Martinez started in restaurants by opening a pizza joint first. The transition into the restaurant industry wasn’t difficult, but he is one of those hands-on owners/operators involved in every part of his restaurants’ operations. He works hard.
Martinez was inspired to open Gastro 49 when he saw the budding craft beer industry in the Region.
“I had business owners telling me, ‘Nobody’s going to pay $5 for a beer around here. It’s just not going to happen,’” Martinez said. “But I knew there was an opportunity, and I wanted to open a restaurant that would support our local breweries and give them a place to showcase their products.” Both Gastro 49 and Big Time Burgers & Brews feature local craft beer.
Martinez has a strong conviction for supporting the local community that has been so supportive of him and his family.
“When I moved here, I took a big step. But I always found Portage to have a strong sense of community,” he said. “When we were having our house built, I was at a gas station in Portage getting a gallon of milk. I started talking to the lady in front of me and mentioned that I just moved from Chicago. She smiled big and said, ‘Welcome to Portage,’ and I was like – wow. This place is my home.”

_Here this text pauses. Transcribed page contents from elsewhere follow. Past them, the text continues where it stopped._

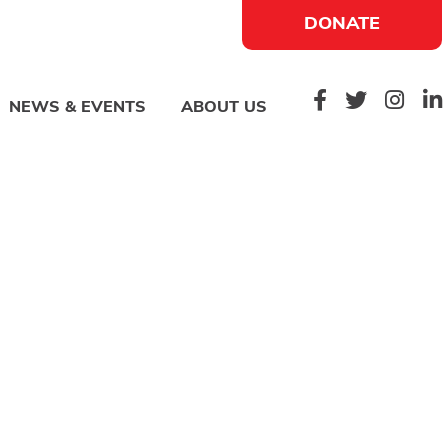
DONATE
NEWS & EVENTS
ABOUT US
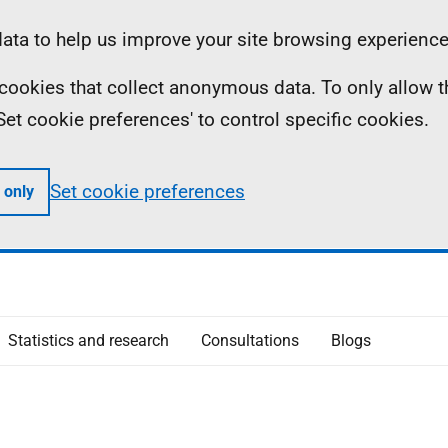
ta to help us improve your site browsing experience
ll cookies that collect anonymous data. To only allow 
 'Set cookie preferences' to control specific cookies.
Set cookie preferences
 only
Statistics and research
Consultations
Blogs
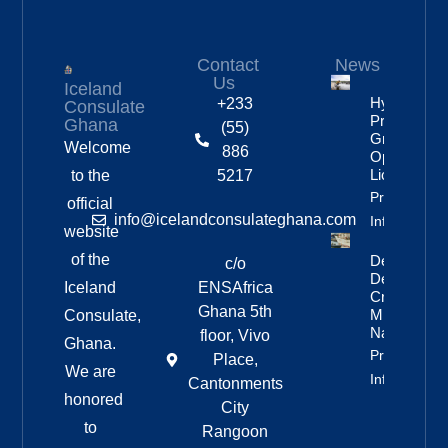
Contact
News
Us
Iceland
Hydropowe
+233
Consulate
Project
Ghana
(55)
Granted
Welcome
886
Operating
License
to the
5217
Property
official
info@icelandconsulateghana.com
Info
website
of the
Deportation
c/o
Delayed By
Iceland
ENSAfrica
Crew’s
Ghana 5th
Mixed
Consulate,
Nationalitie
floor, Vivo
Ghana.
Property
Place,
We are
Info
Cantonments
honored
City
to
Rangoon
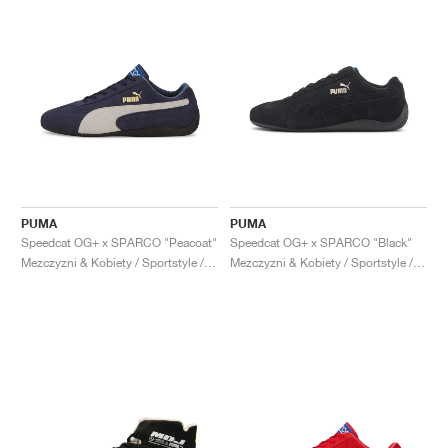
PUMA
PUMA
Speedcat OG+ x SPARCO "Peacoat"
Speedcat OG+ x SPARCO "Black"
Mezczyzni & Kobiety / Sportstyle / Buty
Mezczyzni & Kobiety / Sportstyle / Buty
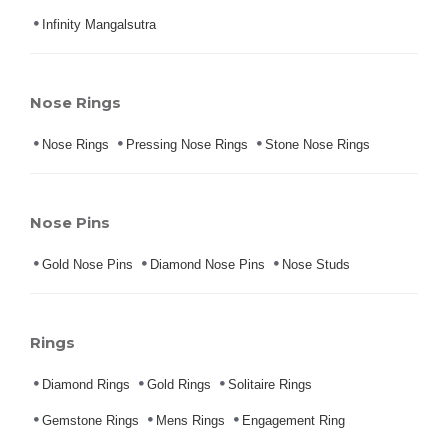
Infinity Mangalsutra
Nose Rings
Nose Rings
Pressing Nose Rings
Stone Nose Rings
Nose Pins
Gold Nose Pins
Diamond Nose Pins
Nose Studs
Rings
Diamond Rings
Gold Rings
Solitaire Rings
Gemstone Rings
Mens Rings
Engagement Ring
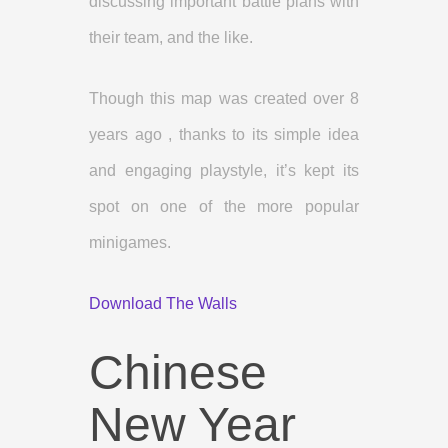
discussing important battle plans with
their team, and the like.
Though this map was created over 8
years ago , thanks to its simple idea
and engaging playstyle, it’s kept its
spot on one of the more popular
minigames.
Download The Walls
Chinese
New Year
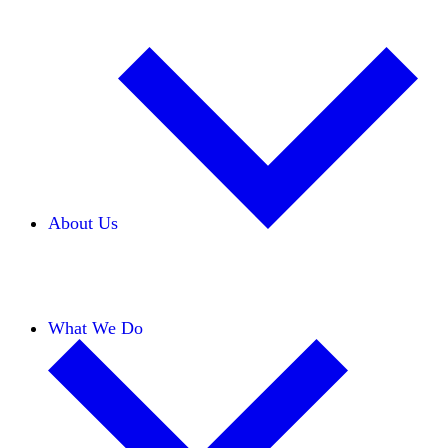
About Us
Our Team
Careers
Financials
Donors
What We Do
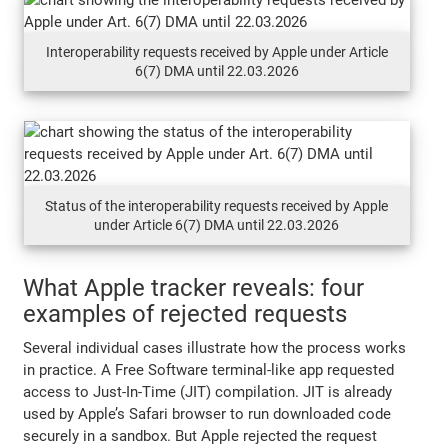
Interoperability requests received by Apple under Article
6(7) DMA until 22.03.2026
Status of the interoperability requests received by Apple
under Article 6(7) DMA until 22.03.2026
What Apple tracker reveals: four
examples of rejected requests
Several individual cases illustrate how the process works
in practice. A Free Software terminal-like app requested
access to Just-In-Time (JIT) compilation. JIT is already
used by Apple’s Safari browser to run downloaded code
securely in a sandbox. But Apple rejected the request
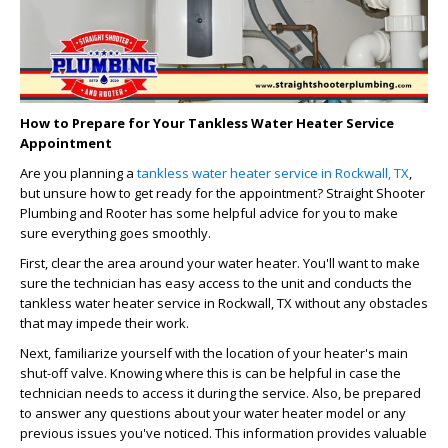
How to Prepare for Your Tankless Water Heater Service
Appointment
Are you planning a
tankless water heater service in Rockwall, TX
,
but unsure how to get ready for the appointment? Straight Shooter
Plumbing and Rooter has some helpful advice for you to make
sure everything goes smoothly.
First, clear the area around your water heater. You'll want to make
sure the technician has easy access to the unit and conducts the
tankless water heater service in Rockwall, TX without any obstacles
that may impede their work.
Next, familiarize yourself with the location of your heater's main
shut-off valve. Knowing where this is can be helpful in case the
technician needs to access it during the service. Also, be prepared
to answer any questions about your water heater model or any
previous issues you've noticed. This information provides valuable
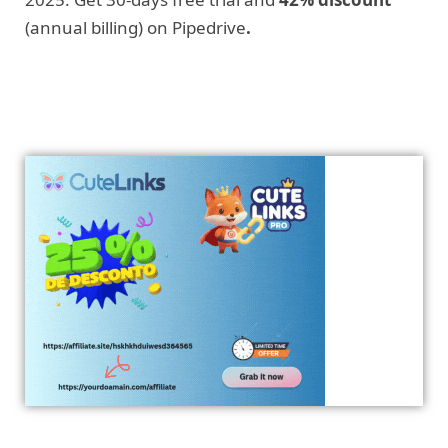
(annual billing) on Pipedrive
.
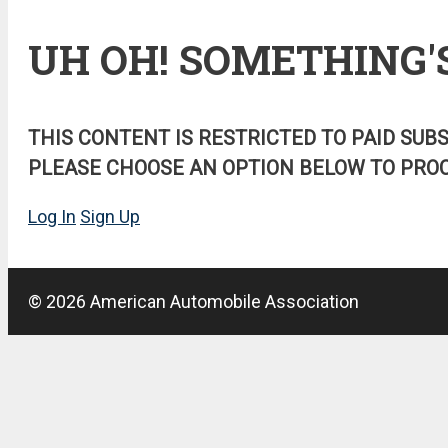
UH OH! SOMETHING'
THIS CONTENT IS RESTRICTED TO PAID SUB
PLEASE CHOOSE AN OPTION BELOW TO PROC
Log In
Sign Up
© 2026 American Automobile Association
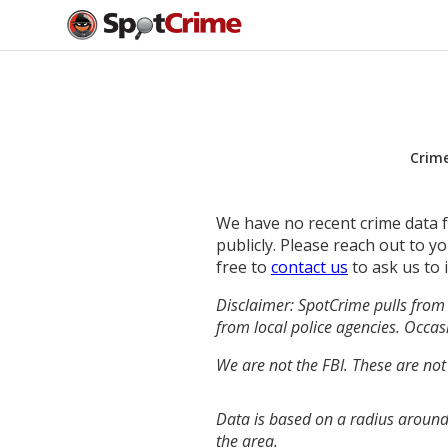
Crim
We have no recent crime data fo
publicly. Please reach out to 
free to
contact us
to ask us to 
Disclaimer: SpotCrime pulls from 
from local police agencies. Occasi
We are not the FBI. These are not
Data is based on a radius around
the area.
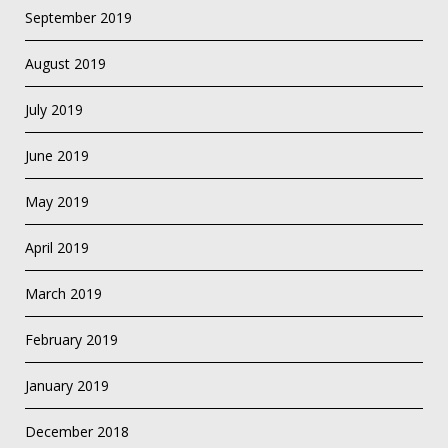
September 2019
August 2019
July 2019
June 2019
May 2019
April 2019
March 2019
February 2019
January 2019
December 2018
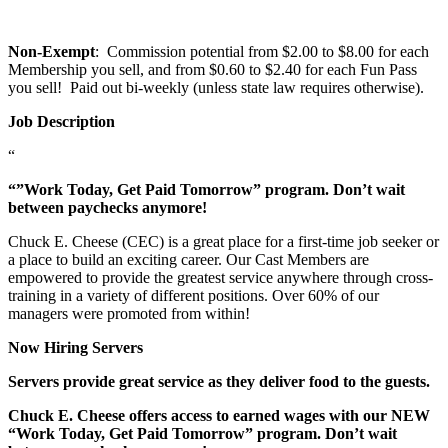
Non-Exempt
: Commission potential from $2.00 to $8.00 for each
Membership you sell, and from $0.60 to $2.40 for each Fun Pass
you sell! Paid out bi-weekly (unless state law requires otherwise).
Job Description
“
“”Work Today, Get Paid Tomorrow” program. Don’t wait
between paychecks anymore!
Chuck E. Cheese (CEC) is a great place for a first-time job seeker or
a place to build an exciting career. Our Cast Members are
empowered to provide the greatest service anywhere through cross-
training in a variety of different positions. Over 60% of our
managers were promoted from within!
Now Hiring Servers
Servers provide great service as they deliver food to the guests.
Chuck E. Cheese offers access to earned wages with our NEW
“Work Today, Get Paid Tomorrow” program. Don’t wait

It's the reason he continues to invest in his community.
“I thought I wanted to be an entertainer, but I turned out to be the person who just wants to bring people joy. To this day, I’m still looking for that. When someone stops me and tells me their burger is delicious – I get goosebumps. It’s about making people happy, giving people good jobs, paying them well,” he said.
Martinez also is committed to guiding others to success.
‘Everything I have ever done and probably will ever do is because someone was nice enough to take me by the hand and tell me, ‘Do it like this. This is the way it works.’ So I do that with everyone who works for me, as much as I can.”
When Martinez meets with his partners, sure, they talk about business and money. But mostly – it’s about people.
“It’s all about making sure we keep inspiring our people. Let’s teach people how to be entrepreneurs. You can’t hold on to people like they’re plaques on the wall. You have to bring them in, inspire them, challenge them, change some beliefs, and let them succeed.”
For all it’s worth, Martinez said every ounce of his personal and professional success is due to his wife’s unwavering support.
“If it weren’t for my wife (Lynda), we’d be living in a cardboard box. Every time I have failed, she has stood by me, in front of me, and told me, ‘Shake it off. Keep going,’” Martinez said.
So how does he keep going?
“I think a lot of people say they want to be happy, but what they really want is peace. And peace comes with someone leading you and giving you that sense of satisfaction, and convincing you that you matter and are making a difference. My customers have no clue how much they matter to me.”
Martinez said his three grown sons, teenage daughter, wife, and everyone around him – business partners, customers, employees, friends – keep him grounded in a community he loves, so he can just keep doing what he loves to do: make people happy.